Ironically, “day” in the citation in Ps. 90 is a normative 24 hour day.
Also, “like” = simile, whereas no mother thinks that “pain in childbearing” in Gen. 3 is a simile or metaphor.
Moreover, it seems quite unarguable that all of the following words in Genesis 1-3 should be interpreted literally: “God,” “created,” “the heavens & the earth” (1:1), “waters” (1:2), “light,” “darkness” (1:3), “vegetation,” “plants yielding seed,” “fruit trees” (1:13), “the greater light,” “the lesser light,” “stars” (1:16), “living creatures,” “let birds fly” (1:20), “sea creatures” (1:22), “livestock” (1:24), “man” (1:26), “male & female” (1:27), “bush,” “rain” (2:5), “a mist was watering the ground” (2:6), “nostrils” (2:7), “garden” (2:8), “a river” (2:10), “gold” (2:11), “a helper” (2:18), “sleep,” “ribs” (2:21), “a woman” (2:22), “naked” (2:25), “serpent,” “fig leaves & loincloths” (3:7), “belly” (3:14), “head,” “heel” (3:15), (“pain in childbearing,”) “husband” (3:16), “voice” (3:17), “thorns & thistles” (3:18), “By the sweat of your face you shall eat bread” (3:19), “wife,” “mother,” “living” (3:20), “garments of skins & clothed them” (3:21), “sword” (3:24). + Abraham’s circumcision, Isaac, Jacob….
The citation of Ps. 90 demonstrates how far old earthers r willing to go to prove their presupposition: The earth is old.
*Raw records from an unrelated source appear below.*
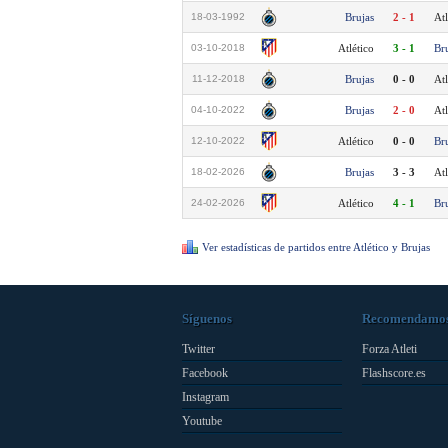
18-03-1992
Brujas
2 - 1
Atl
03-10-2018
Atlético
3 - 1
Br
11-12-2018
Brujas
0 - 0
Atl
04-10-2022
Brujas
2 - 0
Atl
12-10-2022
Atlético
0 - 0
Br
18-02-2026
Brujas
3 - 3
Atl
24-02-2026
Atlético
4 - 1
Br
Ver estadísticas de partidos entre Atlético y Brujas
Síguenos
Recomendamo
Twitter
Forza Atleti
Facebook
Flashscore.es
Instagram
Youtube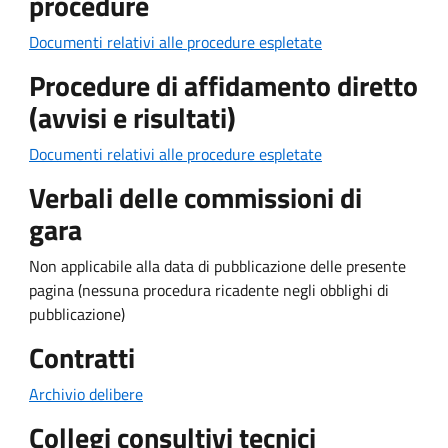
procedure
Documenti relativi alle procedure espletate
Procedure di affidamento diretto
(avvisi e risultati)
Documenti relativi alle procedure espletate
Verbali delle commissioni di
gara
Non applicabile alla data di pubblicazione delle presente
pagina (nessuna procedura ricadente negli obblighi di
pubblicazione)
Contratti
Archivio delibere
Collegi consultivi tecnici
Why can’t we just let the Consummate Communicator speak for Himself – instead of re-defining “day” – when NO Christian thinks it rained 40 million years in Noah’s day (only 6 chapters later). & the work week in Ex. 20 was 6 literal days….
Finally, old earther’s need to come up w/ a QUALITY answer to the q that ATHEISTS asked (at the U of CO Atheist Club), “How can God call everything ‘good,’ when cheetahs were sinking their teeth into zebras?” I frequently find myself doing damage control when the atheists (at the U of CO) illustrate how old earther’s tweak the Bible to fit the prevalent view of science – or, rather, the view of the majority of SCIENTISTS!
Why is cheetahs sinking their teeth into zebras a bad thing? Could it be argued that it is good for both the zebra and the cheetah? Is the ecosystem a bad thing?